Closed ratthachat closed 4 years ago

ratthachat commented 4 years ago

Hi Jonatas,

Great work! I am wondering, beside multi-lingual, what's main difference or improvement over your ICCV2019 work?

Do they have similar performance?

jwehrmann commented 4 years ago

Hi! Thank you. Q: what's main difference or improvement over your ICCV2019 work? A: They are quite different. The ICCV work introduces novelty in the text encoder, in the loss function, and image encoder. That loss function makes the early stage of the training allowing for training with multiple languages even in character-level.
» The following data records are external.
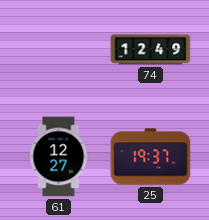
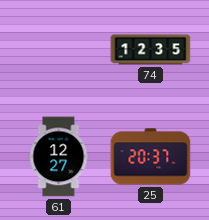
74: 12:49 -> 12:35
25: 19:37 -> 20:37
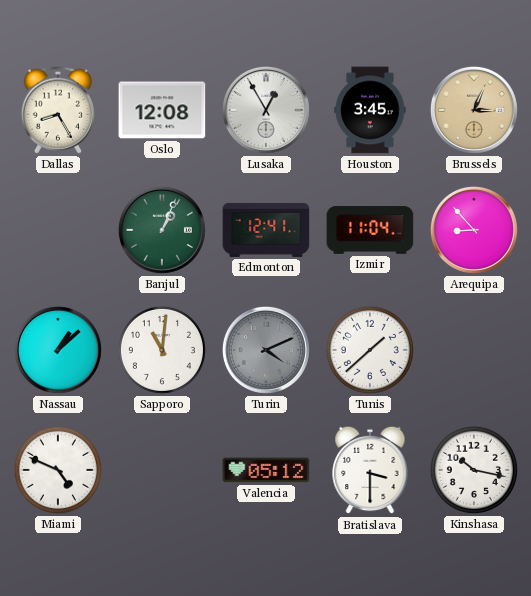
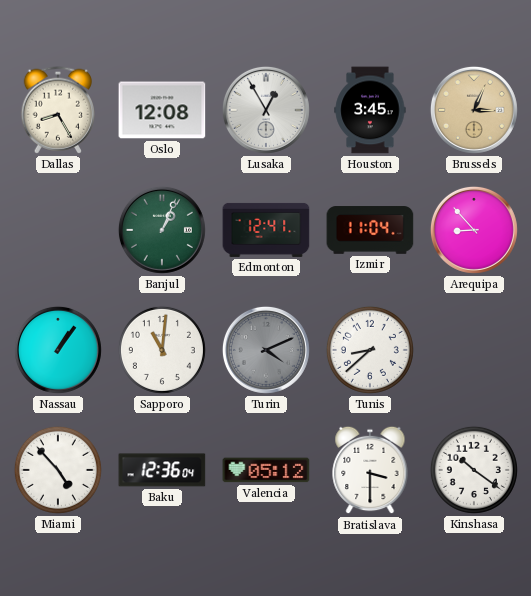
Nassau: 1:08 -> 1:06
Tunis: 1:38 -> 8:38
Miami: 4:49 -> 4:53
Baku: none -> 12:36
Kinshasa: 10:17 -> 10:21
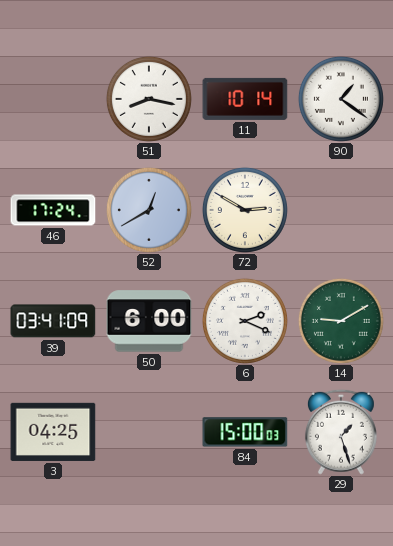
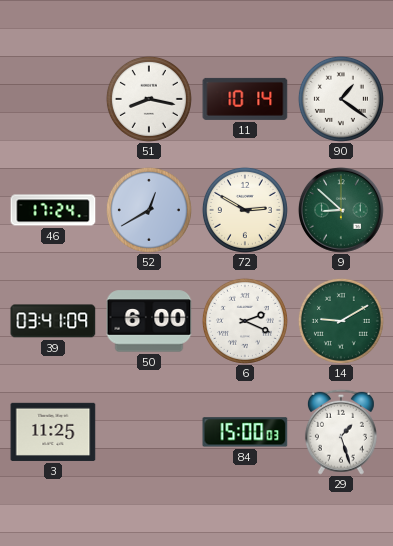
9: none -> 8:52
3: 04:25 -> 11:25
The AAAI work (namely, ADAPT, that is coded in this repo) uses a default text encoder, and brings novelty in the way of computing the similarity matrix (cosine for all possible image-caption pairs). We use a vector from the sentences to filter vectors that represent image regions, in a top-down manner. By doing so, the same image can be represented in several distinct ways depending on the textual query provided.

Q: Do they have similar performance? A: ADAPT work provides much higher gains in predictive performance. Currently, I am investigating the effect of ADAPT in a multilingual setting for my thesis.

ratthachat commented 4 years ago

Thanks so much! I had a chance to attend your poster at ICCV Korea and happy to see your next works!